Welcome to the Linux Foundation Forum!

LAB 13.3: Adding tools for monitoring and metrics - Metrics API not available after 10+ minutes

I'm hands on with lab 13.3, at step 6 I've done everything with no issues (and I've already check twice every step); but in step 7 after 15 minutes waiting for a different output from the command "kubectl top pod" or "kubectl top nodes", I'm still getting the same:

error: Metrics API not available

Can anybody help me telling me if there is something missing in instructions?

Thank you in advance.

Comments

  • Hi @juanalmaraz,

    From your metrics-server deployment, can you provide the code snippet representing the container args and the image, similar to the snippet shown in Lab 13.3 step 5 of the lab guide?

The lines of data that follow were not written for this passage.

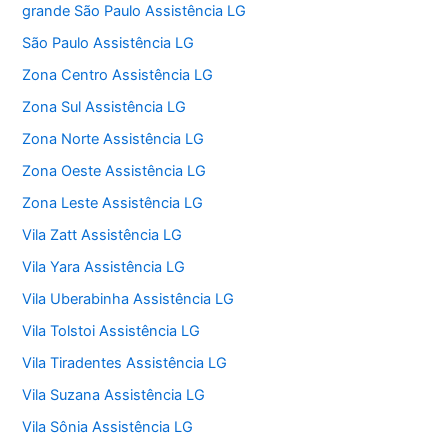
grande São Paulo Assistência LG
São Paulo Assistência LG
Zona Centro Assistência LG
Zona Sul Assistência LG
Zona Norte Assistência LG
Zona Oeste Assistência LG
Zona Leste Assistência LG
Vila Zatt Assistência LG
Vila Yara Assistência LG
Vila Uberabinha Assistência LG
Vila Tolstoi Assistência LG
Vila Tiradentes Assistência LG
Vila Suzana Assistência LG
Vila Sônia Assistência LG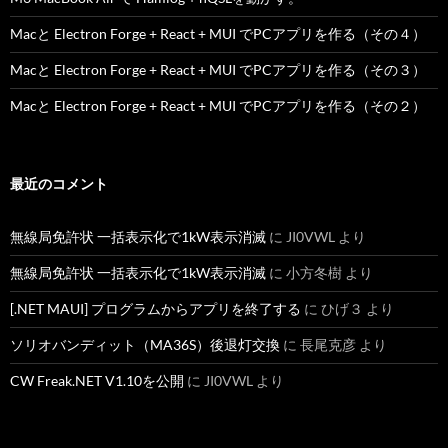
Macと Electron Forge + React + MUI でPCアプリを作る（その４）
Macと Electron Forge + React + MUI でPCアプリを作る（その３）
Macと Electron Forge + React + MUI でPCアプリを作る（その２）
最近のコメント
無線局免許状 一括表示化で1kW表示消滅
に
JI0VWL
より
無線局免許状 一括表示化で1kW表示消滅
に
小方冬樹
より
[.NET MAUI] プログラムからアプリを終了する
に
ひげ３
より
ソリオバンディット（MA36S）後退灯交換
に
長尾克彦
より
CW Freak.NET V1.10を公開
に
JI0VWL
より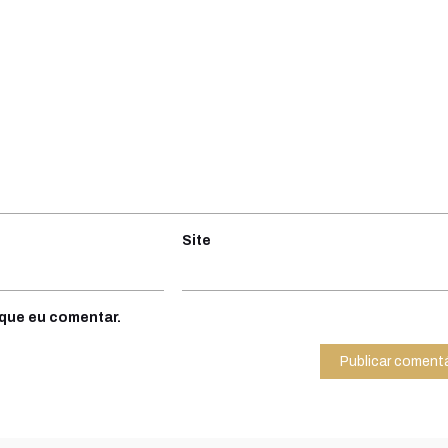
Site
que eu comentar.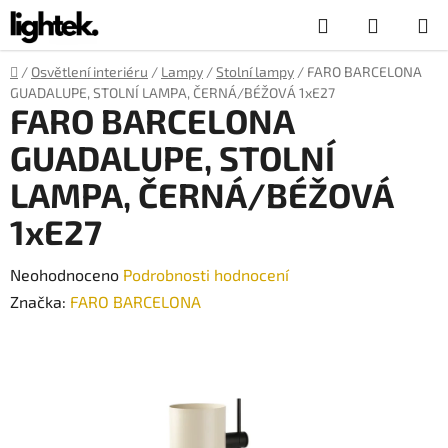
Přejít
Hledat
NÁKUP
na
obsah
KOŠÍK
Domů
/
Osvětlení interiéru
/
Lampy
/
Stolní lampy
/
FARO BARCELONA
GUADALUPE, STOLNÍ LAMPA, ČERNÁ/BÉŽOVÁ 1xE27
FARO BARCELONA
GUADALUPE, STOLNÍ
LAMPA, ČERNÁ/BÉŽOVÁ
1xE27
Průměrné
Neohodnoceno
Podrobnosti hodnocení
hodnocení
Značka:
FARO BARCELONA
produktu
je
0,0
z
5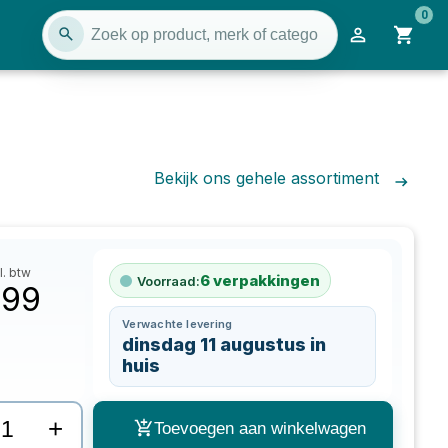
0
Bekijk ons gehele assortiment
l. btw
6
verpakkingen
Voorraad:
,99
Verwachte levering
dinsdag 11 augustus in
huis
+
Toevoegen aan winkelwagen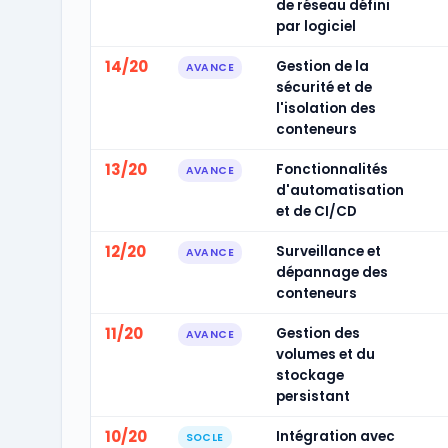
de réseau défini
par logiciel
14/20
Gestion de la
AVANCE
sécurité et de
l'isolation des
conteneurs
13/20
Fonctionnalités
AVANCE
d'automatisation
et de CI/CD
12/20
Surveillance et
AVANCE
dépannage des
conteneurs
11/20
Gestion des
AVANCE
volumes et du
stockage
persistant
10/20
Intégration avec
SOCLE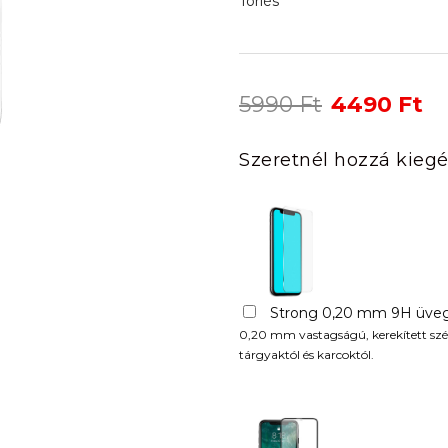
Törlés
Original
Cu
5990
Ft
4490
Ft
price
pr
was:
is:
Szeretnél hozzá kiegé
5990 Ft.
44
Strong 0,20 mm 9H üveg
0,20 mm vastagságú, kerekített szél
tárgyaktól és karcoktól.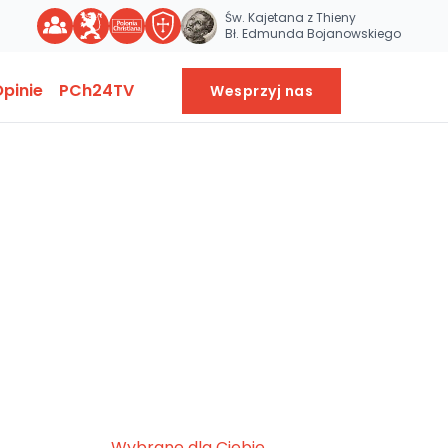
Św. Kajetana z Thieny
Bł. Edmunda Bojanowskiego
pinie
PCh24TV
Wesprzyj nas
Wybrane dla Ciebie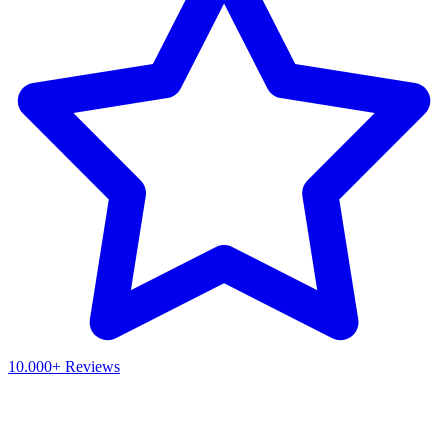
10.000+ Reviews
Waar ben je naar op zoek?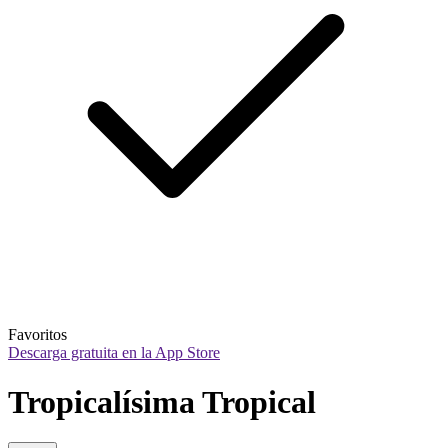
Favoritos
Descarga gratuita en la App Store
Tropicalísima Tropical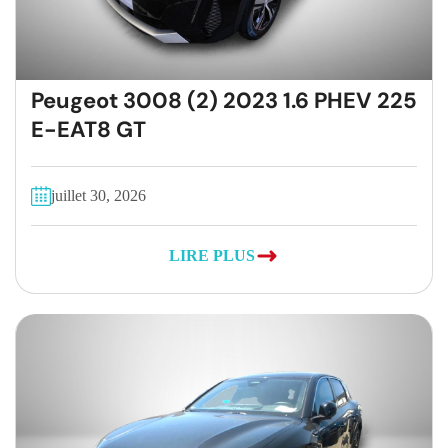
Peugeot 3008 (2) 2023 1.6 PHEV 225
E-EAT8 GT
juillet 30, 2026
LIRE PLUS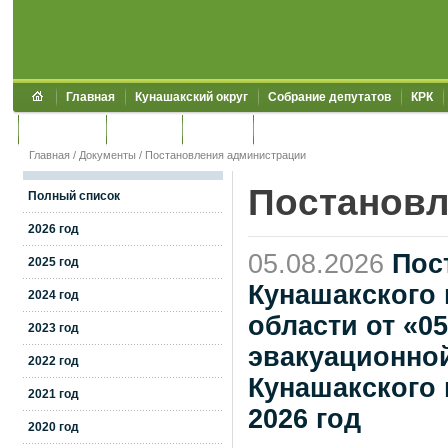
Главная
Кунашакский округ
Собрание депутатов
КРК
Обращения
Контакты
УЖКХСЭ
УИИЗО
Главная
/
Документы
/
Постановления администрации
Постановл
Полный список
2026 год
05.08.2026
Пос
2025 год
Кунашакского
2024 год
области от «05
2023 год
эвакуационно
2022 год
Кунашакского 
2021 год
2026 год
2020 год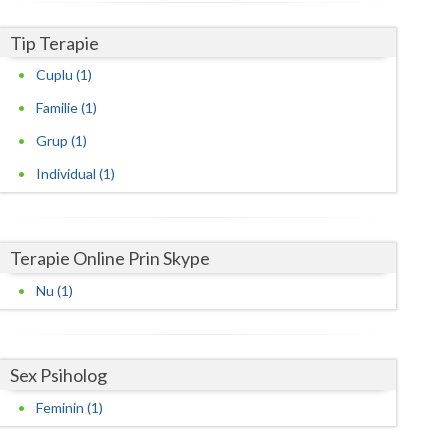
Harghita
Tip Terapie
Hunedoara
Cuplu (1)
Ialomita
Familie (1)
Iasi
Grup (1)
Ilfov
Individual (1)
Maramures
Mehedinti
Terapie Online Prin Skype
Mures
Nu (1)
Neamt
Olt
Sex Psiholog
Prahova
Feminin (1)
Salaj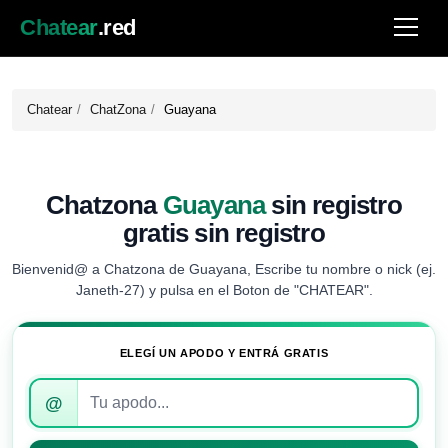
Chatear
.red
Chatear
ChatZona
Guayana
Chatzona
Guayana
sin registro
gratis sin registro
Bienvenid@ a Chatzona de Guayana, Escribe tu nombre o nick (ej.
Janeth-27) y pulsa en el Boton de "CHATEAR".
ELEGÍ UN APODO Y ENTRÁ GRATIS
Introduce
@
tu
apodo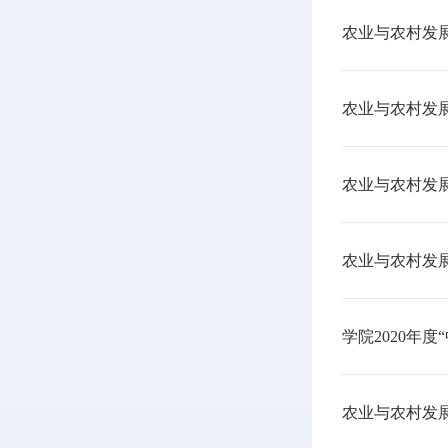
农业与农村发
农业与农村发
农业与农村发
农业与农村发
学院2020年
农业与农村发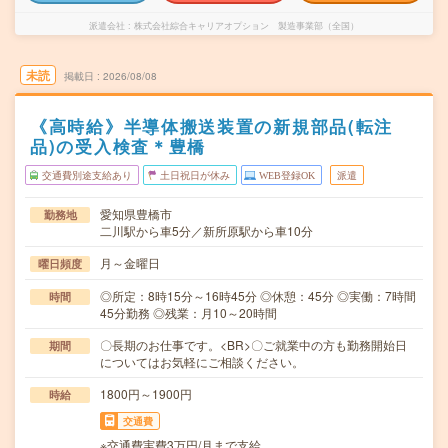
派遣会社
株式会社綜合キャリアオプション 製造事業部（全国）
未読
掲載日
2026/08/08
《高時給》半導体搬送装置の新規部品(転注
品)の受入検査＊豊橋
交通費別途支給あり
土日祝日が休み
WEB登録OK
派遣
愛知県豊橋市
勤務地
二川駅から車5分／新所原駅から車10分
月～金曜日
曜日頻度
◎所定：8時15分～16時45分 ◎休憩：45分 ◎実働：7時間
時間
45分勤務 ◎残業：月10～20時間
〇長期のお仕事です。<BR>〇ご就業中の方も勤務開始日
期間
についてはお気軽にご相談ください。
1800円～1900円
時給
交通費
※交通費実費3万円/月まで支給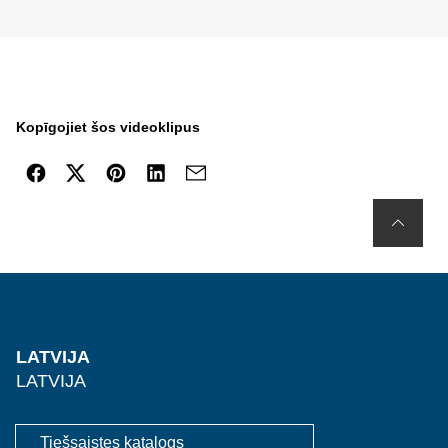
Kopīgojiet šos videoklipus
LATVIJA
LATVIJA
Tiešsaistes katalogs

Typically typos in this section can cause issues with the metrics-server.

    Regards,
    -Chris

  • @chrispokorni I've got the same problem. This is the kubectl -n kube-system describe deployment metrics-server :

    Containers:
       metrics-server:
        Image:      k8s.gcr.io/metrics-server/metrics-server:v0.3.7
        Port:       4443/TCP
        Host Port:  0/TCP
        Args:
          --cert-dir=/tmp
          --secure-port=4443
          --kubelet-insecure-tls
          --kubelet-preferred-address-types=InternalIP,ExternalIP,Hostname
    
  • Hi @zmicier0k,

    Since Kubernetes release v1.22 the metrics-server v0.3.x may no longer be compatible with latest releases. I would suggest installing the latest metrics-server release v0.6.x and at step 5 provide the following arguments when editing the metrics-server Deployment resource:

    - --kubelet-insecure-tls
    - --kubelet-preferred-address-types=Hostname,InternalDNS,InternalIP,ExternalDNS,ExternalIP
    

    Regards,
    -Chris

  • lzambra
    lzambra Posts: 6

    Hi @chrispokorni I am facing the same issue, after reading the documentation I am not sure If I have to add an additional node, still not working for me even applying the new version.

  • chrispokorni
    chrispokorni Posts: 2,155

    Hi @lzambra,

    Please ensure that the metrics-server (latest release) installation command from step 3 runs successfully and all necessary artifacts are created. The following step 4 should display the metrics-server pod in a running state. If the metrics-server pod is not listed, the previous step may have failed.
    Once the pod is visible, only then proceed to step 5 and edit the metrics-server deployment, as described in the lab guide and my comment above.

    These steps should ensure the installation and proper configuration of your metrics-server deployment.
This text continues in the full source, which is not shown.